Depuis qu’il n’a plus son papa, il a bien une chambre à la cure de Chazelles avec tous ses propres meubles à l’intérieur. Le curé est très bon pour lui et aide beaucoup les trois pères sma de Chazelles, les pères Gonon, Reynard et Véricel (honoraires de messes et la quête d’un dimanche pendant les congés), mais à 64 ans, il peut encore prendre la charge d’une paroisse dans son diocèse de Saint-Etienne. En septembre 1993, il est nommé à Chavanay, au bord du Rhône, une paroisse qui regroupe trois clochers. Il y est très heureux et va y rester 15 ans. Il pourra même apporter à la cure ses meubles de famille. Il était là comme chez lui. Il disait que ses paroissiens de Chavanay étaient sa nouvelle famille et ils le lui rendaient bien. Ils faisaient tout pour le garder, car, à cause du manque de prêtres, ils savaient bien que, le jour où il partirait, il ne serait pas remplacé. Avec le temps, il connaissait tout son monde. Les familles, il les a toutes vues les unes après les autres : si ce n’était pas pour un baptême, c’était à l’occasion d’un enterrement.

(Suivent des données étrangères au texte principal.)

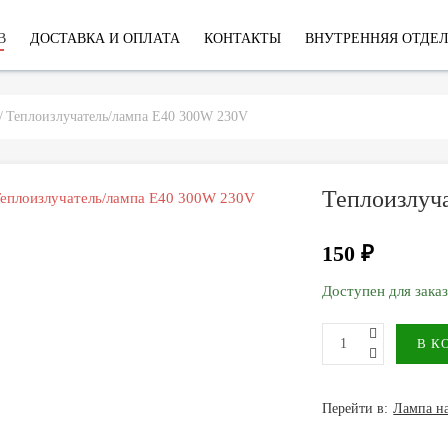
В
ДОСТАВКА И ОПЛАТА
КОНТАКТЫ
ВНУТРЕННЯЯ ОТДЕ
Теплоизлучатель/лампа Е40 300W 230V
Теплоизлуч
150 ₽
Доступен для зака
Перейти в:
Лампа н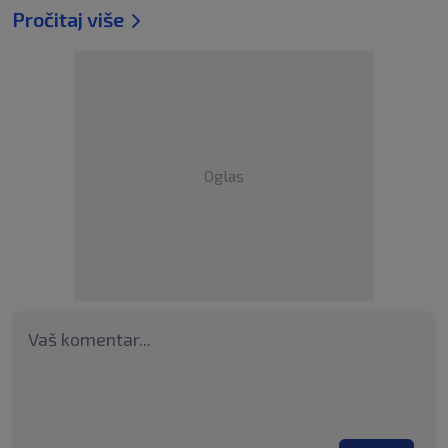
Pročitaj više
Oglas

Une alerte de santé en décembre 2001 : il perd connaissance au cours de la messe. Les pompiers interviennent, un docteur le conduit à l’hôpital où il reste deux semaines en examens divers. Il dit qu’il n’a pas de trace d’embolie pulmonaire, mais les symptômes de la maladie de Parkinson, qui étaient déjà assez manifestes chez lui, vont désormais aller en s’accentuant. Dans la célébration de la messe, il aura parfois bien du mal à saisir le calice pour la communion. En 2005, quand il célèbre son jubilé d’or dans cette paroisse, en remerciant tous ceux qui ont participé à la préparation de la fête, les trois municipalités, ceux qui lui ont écrit, il dit à la fin de son mot de remerciement : « A tous, je dis que je suis un prêtre heureux qui souhaite servir encore quelques années en paroisse, et auprès de mes amis aveugles et malvoyants venus nombreux me témoigner leur amitié. » Ce jour-là, il reçoit la médaille de la ville de Chavanay des mains du maire, M. Edouard Roche.
Il accepte d’aller à Montferrier en 2008. Calme, discret, effacé, il va mener une retraite tranquille jusqu’à ces derniers mois où, se sentant de plus en plus fatigué, il consulta le médecin qui le dirigea sur l’hôpital. Là, on décela deux tumeurs, mais il était déjà trop tard pour une intervention chirurgicale. Il s’agissait seulement d’atténuer ses souffrances. Pour son enterrement à Montferrier, une cinquantaine de personnes, parents et amis, venues de Chazelles ou de Chavanay avaient fait le déplacement, témoignant ainsi de leur attachement pour leur cousin ou leur ami, ou pour manifester leur reconnaissance à leur dernier curé.